**Your assignment**
The copy you print must match the listing exactly, with its pictures removed.

**Material supplied**
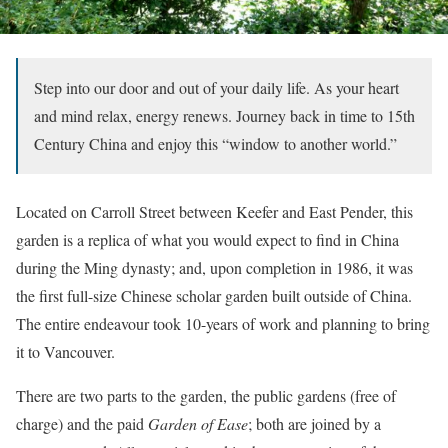
Step into our door and out of your daily life. As your heart
and mind relax, energy renews. Journey back in time to 15th
Century China and enjoy this “window to another world.”
Located on Carroll Street between Keefer and East Pender, this
garden is a replica of what you would expect to find in China
during the Ming dynasty; and, upon completion in 1986, it was
the first full-size Chinese scholar garden built outside of China.
The entire endeavour took 10-years of work and planning to bring
it to Vancouver.
There are two parts to the garden, the public gardens (free of
charge) and the paid
Garden of Ease
; both are joined by a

**The completed task**
Step into our door and out of your daily life. As your heart
and mind relax, energy renews. Journey back in time to 15th
Century China and enjoy this “window to another world.”
Located on Carroll Street between Keefer and East Pender, this
garden is a replica of what you would expect to find in China
during the Ming dynasty; and, upon completion in 1986, it was
the first full-size Chinese scholar garden built outside of China.
The entire endeavour took 10-years of work and planning to bring
it to Vancouver.
There are two parts to the garden, the public gardens (free of
charge) and the paid
Garden of Ease
; both are joined by a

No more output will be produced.